===== RAW DATA =====
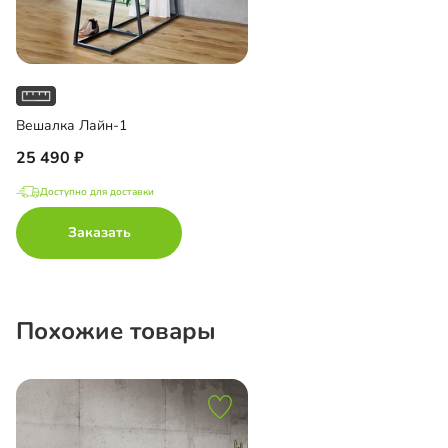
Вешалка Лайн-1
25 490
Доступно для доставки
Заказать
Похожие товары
=====
===== RAW DATA =====
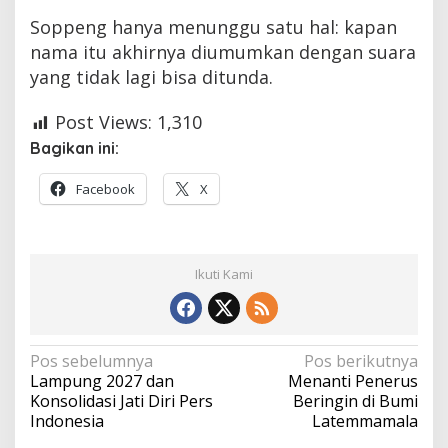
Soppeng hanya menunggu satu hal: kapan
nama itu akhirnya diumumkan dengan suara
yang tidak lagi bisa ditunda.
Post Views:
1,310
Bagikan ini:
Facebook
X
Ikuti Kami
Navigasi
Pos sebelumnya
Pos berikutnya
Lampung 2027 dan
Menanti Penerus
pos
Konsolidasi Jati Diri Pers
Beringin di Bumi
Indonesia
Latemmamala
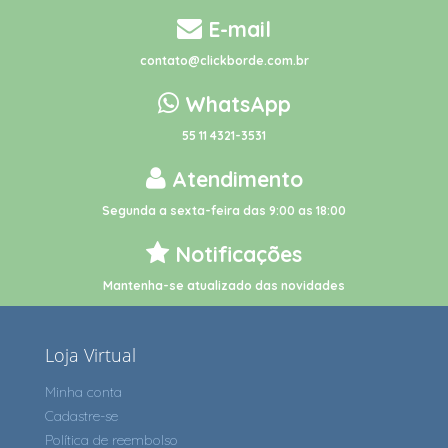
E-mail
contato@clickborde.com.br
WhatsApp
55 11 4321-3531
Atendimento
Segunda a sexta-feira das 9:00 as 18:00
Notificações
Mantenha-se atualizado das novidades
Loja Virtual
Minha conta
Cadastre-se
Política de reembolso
=====
▸ WORK ITEM: The lines above, starting at the one with "Доступно для доставки" and ending at the one with "Похожие товары", are the only ones to return, exactly as written.

▸ WRITTEN ANSWER:
Доступно для доставки
Заказать
Похожие товары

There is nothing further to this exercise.